### [Work instruction]
Please find every line in the records below that contains the word "Landkreis", and copy it.

(Excerpts from a dataset)
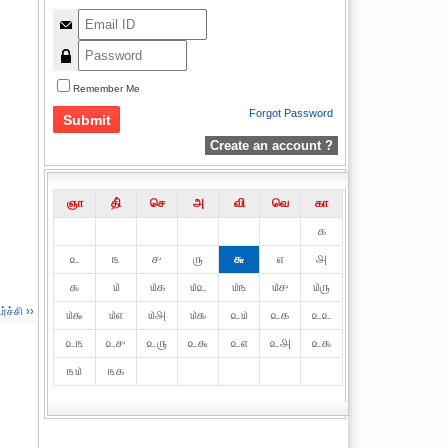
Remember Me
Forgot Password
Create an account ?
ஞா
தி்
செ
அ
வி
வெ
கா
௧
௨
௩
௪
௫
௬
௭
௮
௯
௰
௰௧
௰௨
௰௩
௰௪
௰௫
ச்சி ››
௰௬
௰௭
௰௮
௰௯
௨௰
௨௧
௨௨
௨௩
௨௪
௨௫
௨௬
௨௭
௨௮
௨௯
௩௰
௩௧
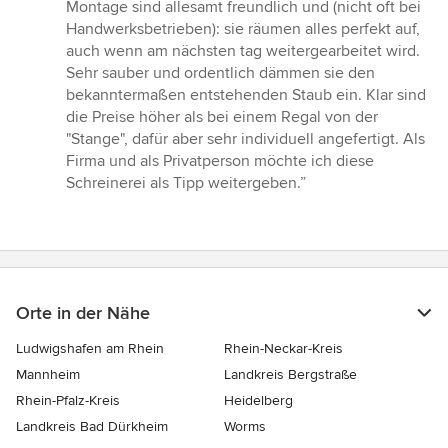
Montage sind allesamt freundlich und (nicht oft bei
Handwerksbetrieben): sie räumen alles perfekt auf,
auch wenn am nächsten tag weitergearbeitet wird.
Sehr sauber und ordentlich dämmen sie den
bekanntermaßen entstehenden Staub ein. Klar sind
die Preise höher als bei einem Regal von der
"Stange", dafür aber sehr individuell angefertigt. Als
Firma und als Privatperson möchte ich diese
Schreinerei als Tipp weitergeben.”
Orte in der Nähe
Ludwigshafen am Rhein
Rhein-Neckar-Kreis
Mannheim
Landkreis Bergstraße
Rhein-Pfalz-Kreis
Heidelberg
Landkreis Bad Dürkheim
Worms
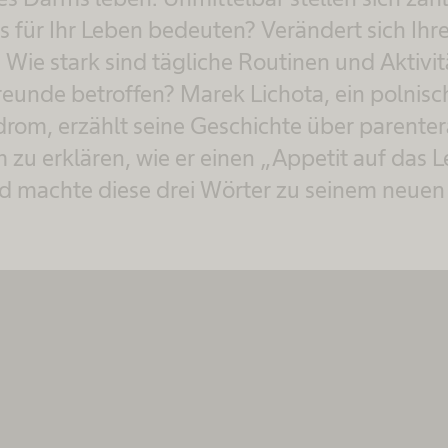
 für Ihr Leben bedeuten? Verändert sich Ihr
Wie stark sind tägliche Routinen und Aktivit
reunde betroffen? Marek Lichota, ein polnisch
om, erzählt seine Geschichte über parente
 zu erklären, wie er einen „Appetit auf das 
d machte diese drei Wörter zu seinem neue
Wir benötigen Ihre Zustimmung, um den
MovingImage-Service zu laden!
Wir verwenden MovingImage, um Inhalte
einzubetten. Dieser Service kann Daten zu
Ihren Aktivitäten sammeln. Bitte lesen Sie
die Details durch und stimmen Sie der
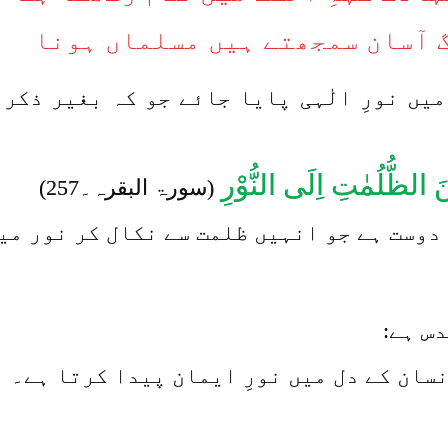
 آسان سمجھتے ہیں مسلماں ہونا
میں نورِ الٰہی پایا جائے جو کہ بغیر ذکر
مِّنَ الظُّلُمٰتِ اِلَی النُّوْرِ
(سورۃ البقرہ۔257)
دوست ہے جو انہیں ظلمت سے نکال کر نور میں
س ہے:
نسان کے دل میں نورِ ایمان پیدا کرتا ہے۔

---

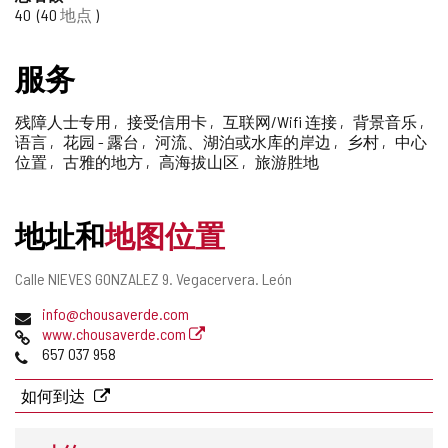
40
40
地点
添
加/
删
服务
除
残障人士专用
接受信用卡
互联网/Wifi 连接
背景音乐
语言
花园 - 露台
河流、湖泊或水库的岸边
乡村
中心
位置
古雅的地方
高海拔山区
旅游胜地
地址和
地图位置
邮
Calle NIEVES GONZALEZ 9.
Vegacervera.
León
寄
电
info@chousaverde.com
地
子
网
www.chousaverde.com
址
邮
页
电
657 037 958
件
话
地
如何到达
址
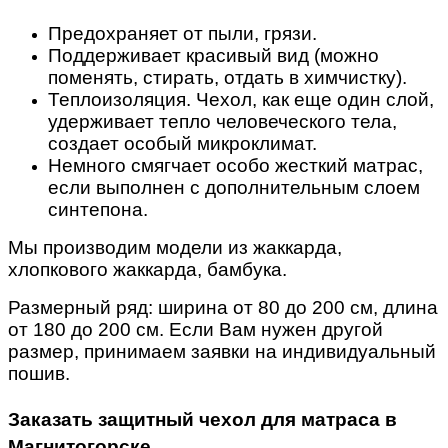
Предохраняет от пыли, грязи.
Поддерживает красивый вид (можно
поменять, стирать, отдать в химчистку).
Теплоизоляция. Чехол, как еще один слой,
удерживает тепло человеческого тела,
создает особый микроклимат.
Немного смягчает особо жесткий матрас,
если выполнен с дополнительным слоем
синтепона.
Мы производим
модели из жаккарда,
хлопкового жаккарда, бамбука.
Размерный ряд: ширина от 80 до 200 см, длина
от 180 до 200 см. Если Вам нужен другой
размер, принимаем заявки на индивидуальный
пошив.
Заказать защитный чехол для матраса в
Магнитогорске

---

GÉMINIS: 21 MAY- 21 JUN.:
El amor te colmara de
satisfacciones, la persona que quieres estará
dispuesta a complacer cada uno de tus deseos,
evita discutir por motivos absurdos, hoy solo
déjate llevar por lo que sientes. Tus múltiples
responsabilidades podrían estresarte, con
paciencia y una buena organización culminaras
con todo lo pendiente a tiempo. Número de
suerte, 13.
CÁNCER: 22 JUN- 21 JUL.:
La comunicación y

### [Answer space]
Landkreis Bergstraße
Landkreis Bad Dürkheim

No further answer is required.